» LISTED RECORDS:
□ □ □

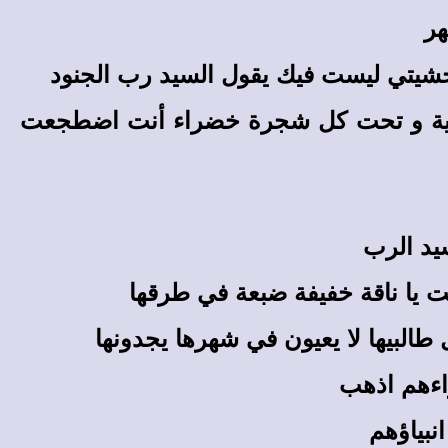
هر
شيتي ليست فيك يقول السيد رب الجنود
عالية و تحت كل شجرة خضراء أنت اضطجعت
يد الرب
 يا ناقة خفيفة ضبعة في طرقها
طالبيها لا يعيون في شهرها يجدونها
اءهم اذهب
نبياؤهم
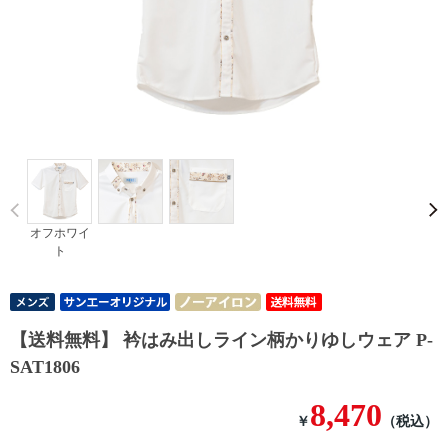
Prev
オフホワイ
ト
【送料無料】 衿はみ出しライン柄かりゆしウェア P-
SAT1806
8,470
￥
（税込）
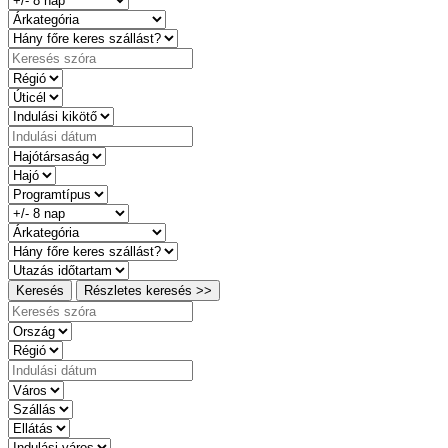
Keresés
Részletes keresés >>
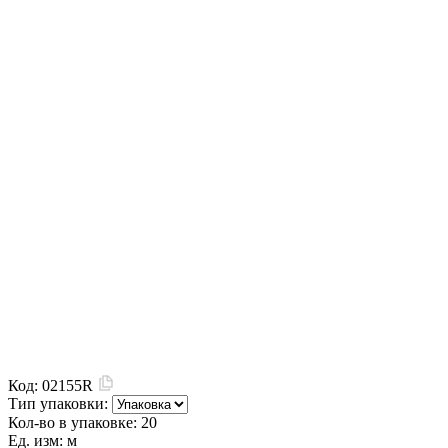
Код:
02155R
Тип упаковки:
Кол-во в упаковке:
20
Ед. изм:
м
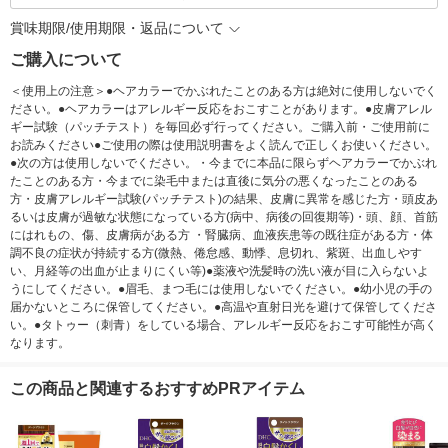
賞味期限/使用期限・返品について
ご購入について
＜使用上の注意＞●ヘアカラーでかぶれたことのある方は絶対に使用しないでく
ださい。●ヘアカラーはアレルギー反応をおこすことがあります。●皮膚アレル
ギー試験（パッチテスト）を毎回必ず行ってください。ご購入前・ご使用前に
お読みください●ご使用の際は使用説明書をよく読んで正しくお使いください。
●次の方は使用しないでください。・今までに本品に限らずヘアカラーでかぶれ
たことのある方・今までに染毛中または直後に気分の悪くなったことのある
方・皮膚アレルギー試験(パッチテスト)の結果、皮膚に異常を感じた方・頭皮あ
るいは皮膚が過敏な状態になっている方(病中、病後の回復期等)・頭、顔、首筋
にはれもの、傷、皮膚病がある方 ・腎臓病、血液疾患等の既往症がある方・体
調不良の症状が持続する方(微熱、倦怠感、動悸、息切れ、紫斑、出血しやす
い、月経等の出血が止まりにくい等)●薬液や洗髪時の洗い液が目に入らないよ
うにしてください。●眉毛、まつ毛には使用しないでください。●幼小児の手の
届かないところに保管してください。●高温や直射日光を避けて保管してくださ
い。●タトゥー（刺青）をしている場合、アレルギー反応をおこす可能性が高く
なります。
この商品と関連するおすすめPRアイテム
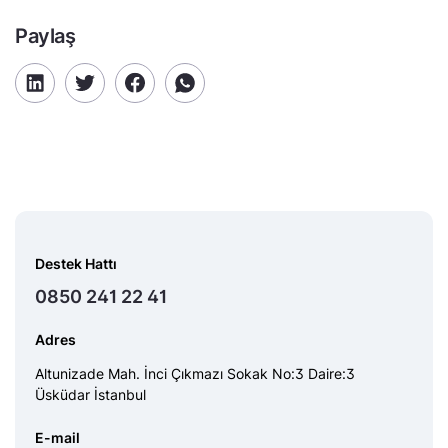
Paylaş
Destek Hattı
0850 241 22 41
Adres
Altunizade Mah. İnci Çıkmazı Sokak No:3 Daire:3
Üsküdar İstanbul
E-mail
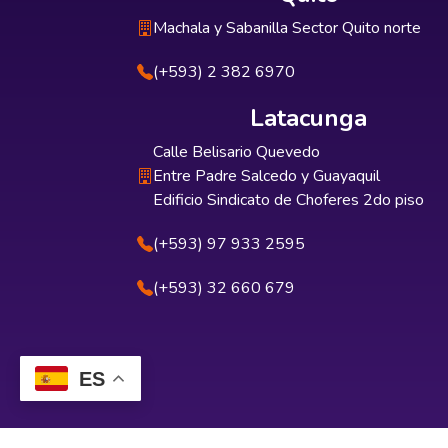
Machala y Sabanilla Sector Quito norte
(+593) 2 382 6970
Latacunga
Calle Belisario Quevedo
Entre Padre Salcedo y Guayaquil
Edificio Sindicato de Choferes 2do piso
(+593) 97 933 2595
(+593) 32 660 679
ES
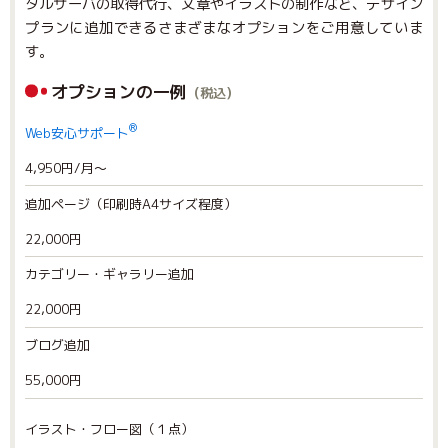
タルサーバの取得代行、文章やイラストの制作など、デザイン
プランに追加できるさまざまなオプションをご用意していま
す。
オプションの一例
（税込）
®
Web安心サポート
4,950円/月～
追加ページ（印刷時A4サイズ程度）
22,000円
カテゴリー・ギャラリー追加
22,000円
ブログ追加
55,000円
イラスト・フロー図（１点）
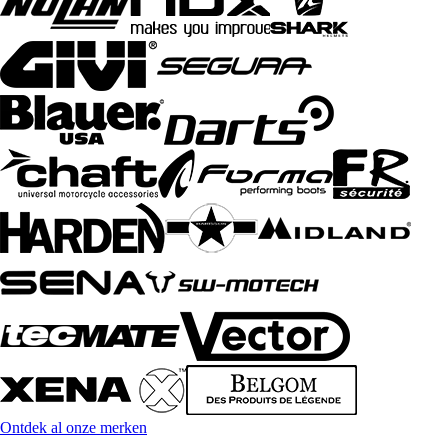
Ontdek al onze merken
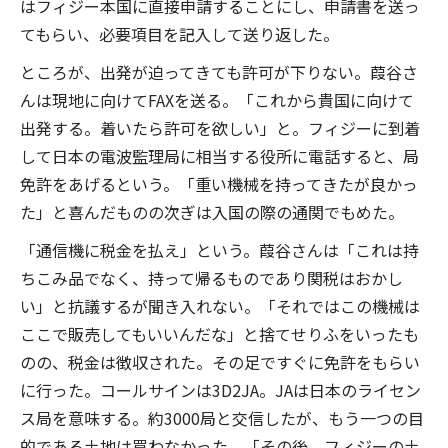
はフィジー本国に直接申請することにし、申請書を送っ
てもらい、必要項目を記入して送り返した。
ところが、出発が迫ってきても許可が下りない。葭谷さ
んは現地に向けてFAXを送る。「これから貴国に向けて
出発する。着いたら許可を欲しい」と。フィジーに到着
して日本の電波監理局に相当する役所に電話すると、局
免許をあげるという。「重い機械を持ってきたが良かっ
た」と喜んだものの次ぎは入国の際の通関でもめた。
「通信機に税金を払え」という。葭谷さんは「これは持
ちこみ品でなく、持って帰るものであり関税はおかし
い」と抗議するが聞き入れない。「それではこの機械は
ここで販売してもいいんだな」と捨てせりふをいったも
のの、税金は徴収された。その足ですぐに免許をもらい
に行った。コールサインは3D2JA。JAは日本のライセン
ス局を意味する。約3000局と交信したが、もう一つの目
的である土地は買わなかった。「その後、フィジーの土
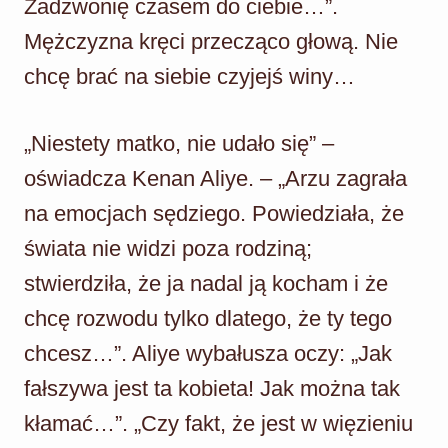
Zadzwonię czasem do ciebie…”.
Mężczyzna kręci przecząco głową. Nie
chcę brać na siebie czyjejś winy…
„Niestety matko, nie udało się” –
oświadcza Kenan Aliye. – „Arzu zagrała
na emocjach sędziego. Powiedziała, że
świata nie widzi poza rodziną;
stwierdziła, że ja nadal ją kocham i że
chcę rozwodu tylko dlatego, że ty tego
chcesz…”. Aliye wybałusza oczy: „Jak
fałszywa jest ta kobieta! Jak można tak
kłamać…”. „Czy fakt, że jest w więzieniu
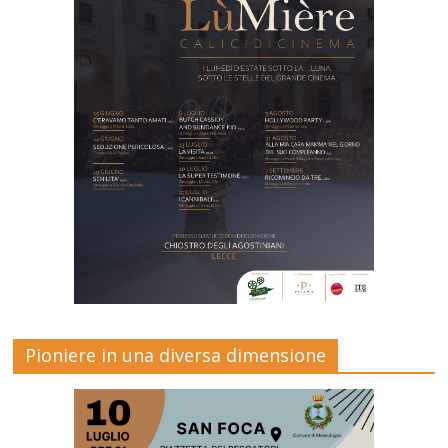
Pioniere in una diversa dimensione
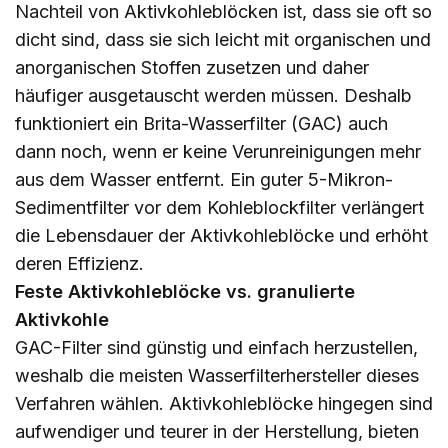
Nachteil von Aktivkohleblöcken ist, dass sie oft so
dicht sind, dass sie sich leicht mit organischen und
anorganischen Stoffen zusetzen und daher
häufiger ausgetauscht werden müssen. Deshalb
funktioniert ein Brita-Wasserfilter (GAC) auch
dann noch, wenn er keine Verunreinigungen mehr
aus dem Wasser entfernt. Ein guter 5-Mikron-
Sedimentfilter vor dem Kohleblockfilter verlängert
die Lebensdauer der Aktivkohleblöcke und erhöht
deren Effizienz.
Feste Aktivkohleblöcke vs. granulierte
Aktivkohle
GAC-Filter sind günstig und einfach herzustellen,
weshalb die meisten Wasserfilterhersteller dieses
Verfahren wählen. Aktivkohleblöcke hingegen sind
aufwendiger und teurer in der Herstellung, bieten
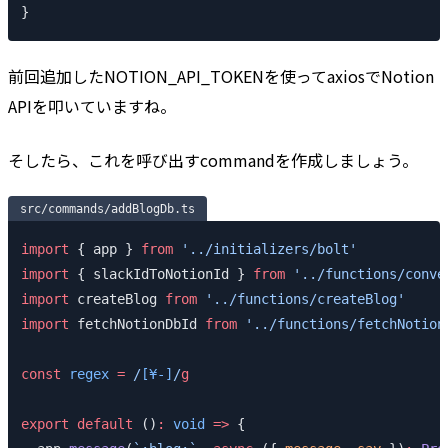
}
前回追加したNOTION_API_TOKENを使ってaxiosでNotion
APIを叩いていますね。
そしたら、これを呼び出すcommandを作成しましょう。
src/commands/addBlogDb.ts
import
 { app } 
from
 '../initializers/bolt'
import
 { slackIdToNotionId } 
from
 '../functions/conve
import
 createBlog 
from
 '../functions/createBlog'
import
 fetchNotionDbId 
from
 '../functions/fetchNotion
const
 regex
 =
 /
[¥-]
/
g
export
 default
 ()
:
 void
 =>
 {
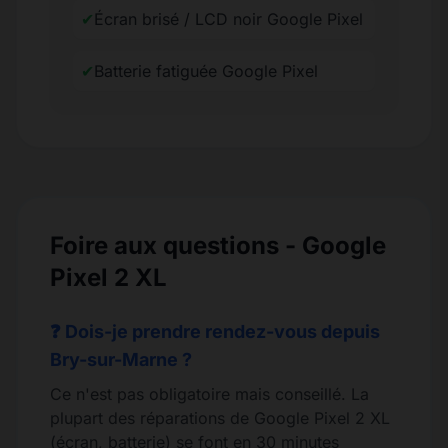
✔
Écran brisé / LCD noir Google Pixel
✔
Batterie fatiguée Google Pixel
Foire aux questions - Google
Pixel 2 XL
❓ Dois-je prendre rendez-vous depuis
Bry-sur-Marne ?
Ce n'est pas obligatoire mais conseillé. La
plupart des réparations de Google Pixel 2 XL
(écran, batterie) se font en 30 minutes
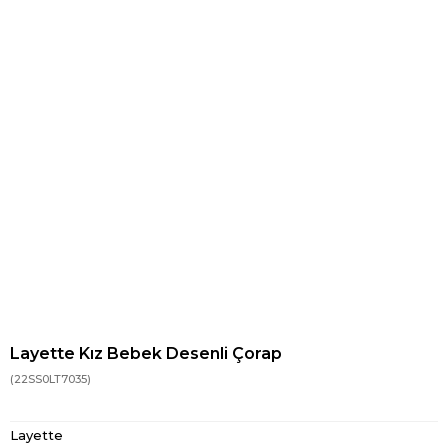
Layette Kız Bebek Desenli Çorap
(22SS0LT7035)
Layette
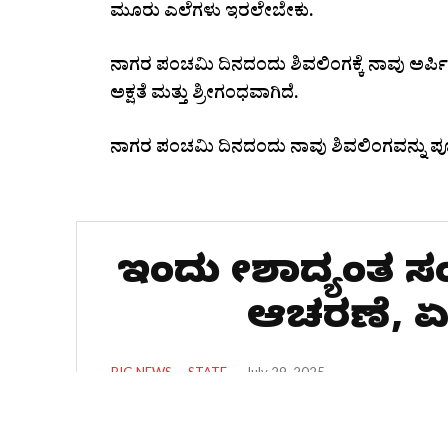
ಮೂರು ಎಲೆಗಳು ಇರಲೇಬೇಕು.
ನಾಗರ ಪಂಚಮಿ ದಿನದಂದು ಶಿವಲಿಂಗಕ್ಕೆ ನಾವು ಅರ್ಪ
ಅಕ್ಷತೆ ಮತ್ತು ಶ್ರೀಗಂಧವಾಗಿದೆ.
ನಾಗರ ಪಂಚಮಿ ದಿನದಂದು ನಾವು ಶಿವಲಿಂಗವನ್ನು ಪೂಜ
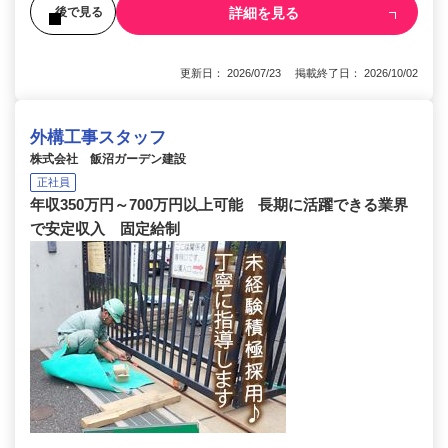
詳細を見る
後で見る
更新日： 2026/07/23 掲載終了日： 2026/10/02
外構工事スタッフ
株式会社 飯沼ガーデン建設
正社員
年収350万円～700万円以上可能 長期に活躍できる業界
で安定収入 固定給制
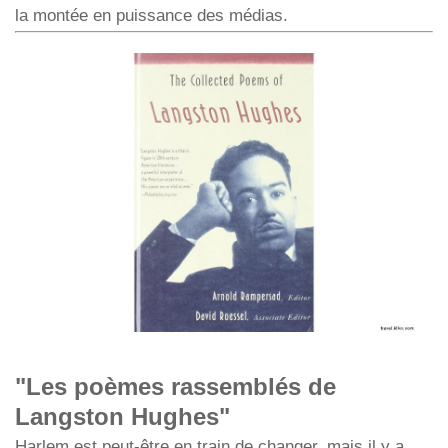
la montée en puissance des médias.
"Les poèmes rassemblés de
Langston Hughes"
Harlem est peut-être en train de changer, mais il y a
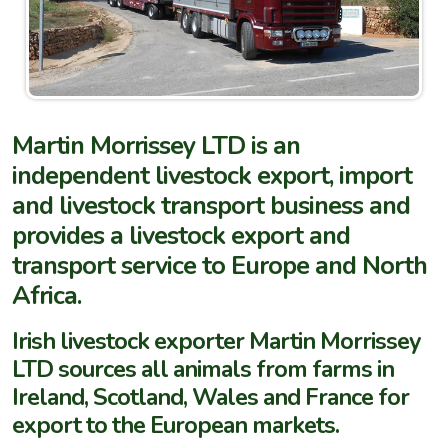
Martin Morrissey LTD is an
independent livestock export, import
and livestock transport business and
provides a livestock export and
transport service to Europe and North
Africa.
Irish livestock exporter Martin Morrissey
LTD sources all animals from farms in
Ireland, Scotland, Wales and France for
export to the European markets.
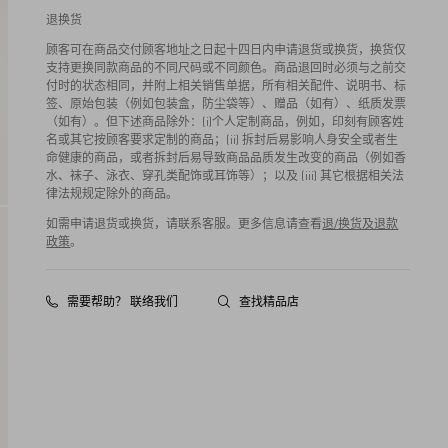
退换货
顾客可在商品交付顾客地址之日起十四日内申请退货或换货，换货仅
支持更换同款商品的不同尺码或不同颜色。商品退回时必须与之前交
付时的状态相同，并附上相关销售单据，所有相关配件、说明书、标
签、原始包装（例如包装盒，防尘袋等）、赠品（如有）、纸质发票
（如有）。但下述商品除外：(i)个人定制商品，例如，印刻有顾客姓
名或其它按顾客要求定制的商品；(ii) 拆封后易影响人身安全或者生
命健康的商品，或者拆封后易导致商品品质发生改变的商品（例如香
水、袜子、泳衣、穿孔类配饰或耳饰等）；以及 (iii) 其它根据相关法
律法规规定除外的商品。
如需申请退货或换货，请联系客服。更多信息请查看
退/换货及退款
政策
。
需要帮助？ 联络我们
查找精品店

□ □ □

» EXERCISE GOAL:
Determine the number of lines in the data above that hold "jest", and reply with that number alone.

» FINISHED EXERCISE:
2